## Exercise inputs
+--
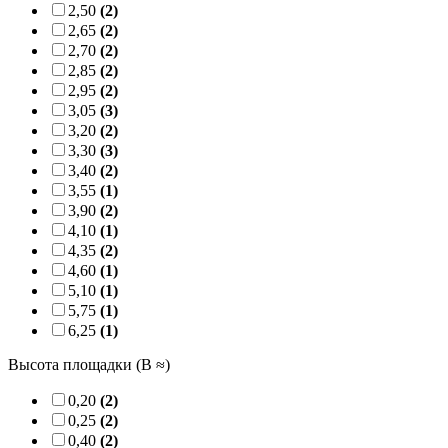
2,50
(2)
2,65
(2)
2,70
(2)
2,85
(2)
2,95
(2)
3,05
(3)
3,20
(2)
3,30
(3)
3,40
(2)
3,55
(1)
3,90
(2)
4,10
(1)
4,35
(2)
4,60
(1)
5,10
(1)
5,75
(1)
6,25
(1)
Высота площадки (B ≈)
0,20
(2)
0,25
(2)
0,40
(2)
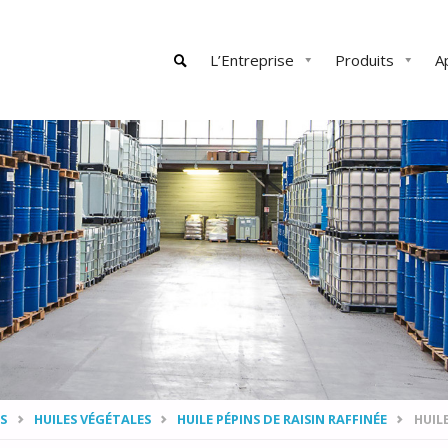
Skip
L’Entreprise
Produits
A
to
content
SEARCH
S
HUILES VÉGÉTALES
HUILE PÉPINS DE RAISIN RAFFINÉE
HUILE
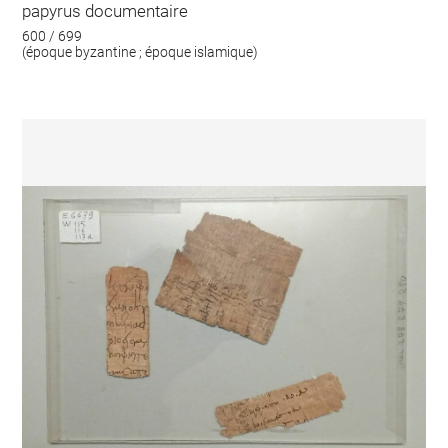
papyrus documentaire
600 / 699
(époque byzantine ; époque islamique)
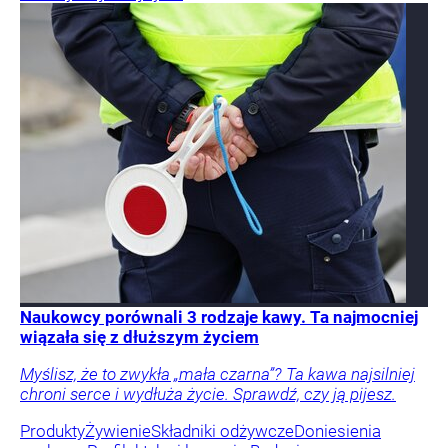
Naukowcy porównali 3 rodzaje kawy. Ta najmocniej
wiązała się z dłuższym życiem
Myślisz, że to zwykła „mała czarna”? Ta kawa najsilniej
chroni serce i wydłuża życie. Sprawdź, czy ją pijesz.
Produkty
Żywienie
Składniki odżywcze
Doniesienia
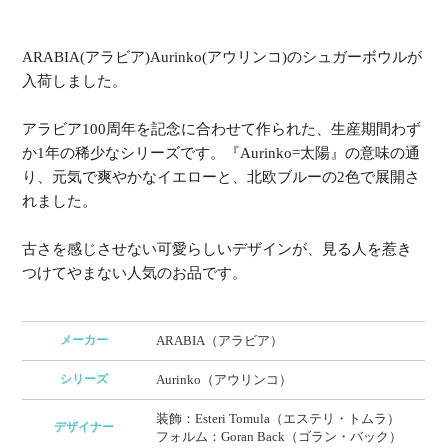
ARABIA(アラビア)Aurinko(アウリンコ)のシュガーボウルが
入荷しました。
アラビア100周年を記念に合わせて作られた、生産期間わず
か1年の稀少なシリーズです。『Aurinko=太陽』の意味の通
り、元気で爽やかなイエローと、北欧ブルーの2色で展開さ
れました。
古さを感じさせない可愛らしいデザインが、見る人を惹き
つけてやまない人気のお品です。
メーカー
ARABIA（アラビア）
シリーズ
Aurinko（アウリンコ）
装飾：Esteri Tomula（エステリ・トムラ）
デザイナー
フォルム：Goran Back（ゴラン・バック）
+--
## Work order
Every line in the data that holds the string "Aurinko" should be returned.

## Task solution
ARABIA(アラビア)Aurinko(アウリンコ)のシュガーボウルが
か1年の稀少なシリーズです。『Aurinko=太陽』の意味の通
Aurinko（アウリンコ）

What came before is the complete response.